Infectious Diseases Indian Medical PG Practice Questions and MCQs

Question 151: Which antibodies are used to diagnose acute viral hepatitis A and E?

A. IgM anti-HAV and IgM anti-HEV (Correct Answer)
B. IgG anti-HAV and IgG anti-HEV
C. Liver biopsy
D. Virus detection in stool

Explanation: **Explanation:** The diagnosis of acute viral hepatitis relies on identifying markers of active infection. In clinical practice, **IgM (Immunoglobulin M)** is the hallmark of an **acute or recent infection**, whereas **IgG (Immunoglobulin G)** typically signifies **past exposure or immunity**. [1] 1. **Why Option A is correct:** Both Hepatitis A (HAV) and Hepatitis E (HEV) are transmitted via the fecal-oral route and cause acute, self-limiting hepatitis. **IgM anti-HAV** is the gold standard for diagnosing acute Hepatitis A [1]; it appears early in the course of the disease and usually becomes undetectable within 3 to 6 months. Similarly, **IgM anti-HEV** is the primary marker for diagnosing acute Hepatitis E. [1] 2. **Why other options are incorrect:** * **Option B:** IgG anti-HAV and IgG anti-HEV indicate past infection or long-term immunity (in the case of HAV, also post-vaccination). They do not differentiate a current acute illness from a previous one. [1] * **Option C:** Liver biopsy is rarely indicated for acute viral hepatitis. It is an invasive procedure reserved for cases of diagnostic uncertainty or chronic liver disease assessment. * **Option D:** While viruses are shed in the stool, this occurs during the late incubation period *before* the onset of clinical symptoms (jaundice). By the time a patient presents to a clinic, stool shedding has often ceased, making it a poor diagnostic tool. **High-Yield Clinical Pearls for NEET-PG:** * **Hepatitis E & Pregnancy:** HEV is notorious for causing **Fulminant Hepatic Failure** in pregnant women (especially in the 3rd trimester), with mortality rates reaching up to 20-25%. * **Hepatitis A:** It is the most common cause of acute viral hepatitis in children worldwide. It never progresses to chronicity. * **Window Period:** In Hepatitis B, the "window period" is diagnosed by **IgM anti-HBc**, as HBsAg and anti-HBs may both be negative.

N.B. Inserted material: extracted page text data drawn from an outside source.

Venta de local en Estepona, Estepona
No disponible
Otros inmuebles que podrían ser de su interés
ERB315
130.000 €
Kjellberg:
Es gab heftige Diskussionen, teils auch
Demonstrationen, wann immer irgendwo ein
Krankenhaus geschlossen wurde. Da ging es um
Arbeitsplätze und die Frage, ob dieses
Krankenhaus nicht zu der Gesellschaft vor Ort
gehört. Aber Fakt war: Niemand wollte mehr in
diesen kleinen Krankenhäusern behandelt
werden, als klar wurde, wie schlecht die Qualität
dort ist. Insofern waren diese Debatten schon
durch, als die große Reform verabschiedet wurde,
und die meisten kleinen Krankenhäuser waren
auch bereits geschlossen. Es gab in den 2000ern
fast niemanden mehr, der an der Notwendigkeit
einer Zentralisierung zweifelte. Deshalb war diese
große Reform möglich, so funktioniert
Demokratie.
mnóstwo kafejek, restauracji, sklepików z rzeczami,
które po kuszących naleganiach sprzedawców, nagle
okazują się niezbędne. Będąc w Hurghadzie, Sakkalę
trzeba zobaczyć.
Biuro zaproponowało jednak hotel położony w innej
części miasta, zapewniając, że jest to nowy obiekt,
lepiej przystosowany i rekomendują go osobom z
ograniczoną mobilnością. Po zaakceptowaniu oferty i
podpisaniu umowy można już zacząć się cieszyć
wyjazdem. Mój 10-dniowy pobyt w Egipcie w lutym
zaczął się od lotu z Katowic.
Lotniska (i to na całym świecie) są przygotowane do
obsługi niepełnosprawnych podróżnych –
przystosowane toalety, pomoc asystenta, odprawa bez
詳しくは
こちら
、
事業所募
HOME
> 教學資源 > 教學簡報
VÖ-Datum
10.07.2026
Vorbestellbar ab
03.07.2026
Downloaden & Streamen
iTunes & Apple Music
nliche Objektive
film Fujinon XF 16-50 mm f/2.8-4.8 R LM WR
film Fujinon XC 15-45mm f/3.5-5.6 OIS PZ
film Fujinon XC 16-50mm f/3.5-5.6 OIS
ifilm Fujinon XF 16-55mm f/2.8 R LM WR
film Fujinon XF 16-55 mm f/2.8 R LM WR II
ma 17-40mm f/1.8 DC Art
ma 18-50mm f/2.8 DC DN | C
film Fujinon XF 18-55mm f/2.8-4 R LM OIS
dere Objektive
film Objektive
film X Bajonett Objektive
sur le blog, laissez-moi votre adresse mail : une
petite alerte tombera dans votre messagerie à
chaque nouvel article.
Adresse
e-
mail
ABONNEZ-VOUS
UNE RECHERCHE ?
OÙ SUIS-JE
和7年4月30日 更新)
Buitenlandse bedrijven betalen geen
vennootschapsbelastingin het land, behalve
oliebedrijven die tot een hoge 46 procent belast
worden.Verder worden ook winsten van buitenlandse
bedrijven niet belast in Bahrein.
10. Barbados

Question 152: Black water fever is seen in which of the following conditions?

A. Leishmaniasis
B. Falciparum malaria (Correct Answer)
C. Trypanosomiasis
D. Leptospirosis

Explanation: **Explanation:** **Black Water Fever** is a severe and life-threatening complication of **Plasmodium falciparum** malaria [1]. It is characterized by sudden, massive intravascular hemolysis (destruction of red blood cells), leading to severe hemoglobinemia and subsequent **hemoglobinuria** [4]. The name "Black Water" refers to the dark, cola-colored, or blackish urine passed by the patient due to the presence of free hemoglobin. **Pathophysiology:** The condition is often associated with irregular treatment or repeated infections, particularly in patients treated with **Quinine**. The hemolysis leads to acute tubular necrosis, often resulting in acute renal failure, which is the primary cause of mortality in these cases. **Analysis of Options:** * **Falciparum malaria (Correct):** It is the specific causative agent. The high parasite load and immune-mediated destruction of both parasitized and non-parasitized RBCs trigger the syndrome [1]. * **Leishmaniasis (Incorrect):** Known for causing Kala-azar (Visceral Leishmaniasis), characterized by massive splenomegaly and pancytopenia, but not acute intravascular hemolysis [2]. * **Trypanosomiasis (Incorrect):** Causes Sleeping Sickness (African) or Chagas disease (American). It involves the CNS or heart but does not present with Black Water Fever. * **Leptospirosis (Incorrect):** While it causes **Weil’s syndrome** (jaundice, renal failure, and hemorrhage), the renal failure is not typically due to massive hemoglobinuria from RBC hemolysis [3]. **High-Yield Clinical Pearls for NEET-PG:** * **Triad of Black Water Fever:** Fever with chills, hemoglobinuria (dark urine), and rapidly progressing anemia. * **Drug Association:** Classically associated with **Quinine** therapy in sensitized individuals. * **Management:** Immediate cessation of Quinine (if applicable), aggressive fluid resuscitation, and renal replacement therapy (dialysis) if acute kidney injury occurs. * **G6PD Deficiency:** Must be differentiated from G6PD-induced hemolysis triggered by Primaquine.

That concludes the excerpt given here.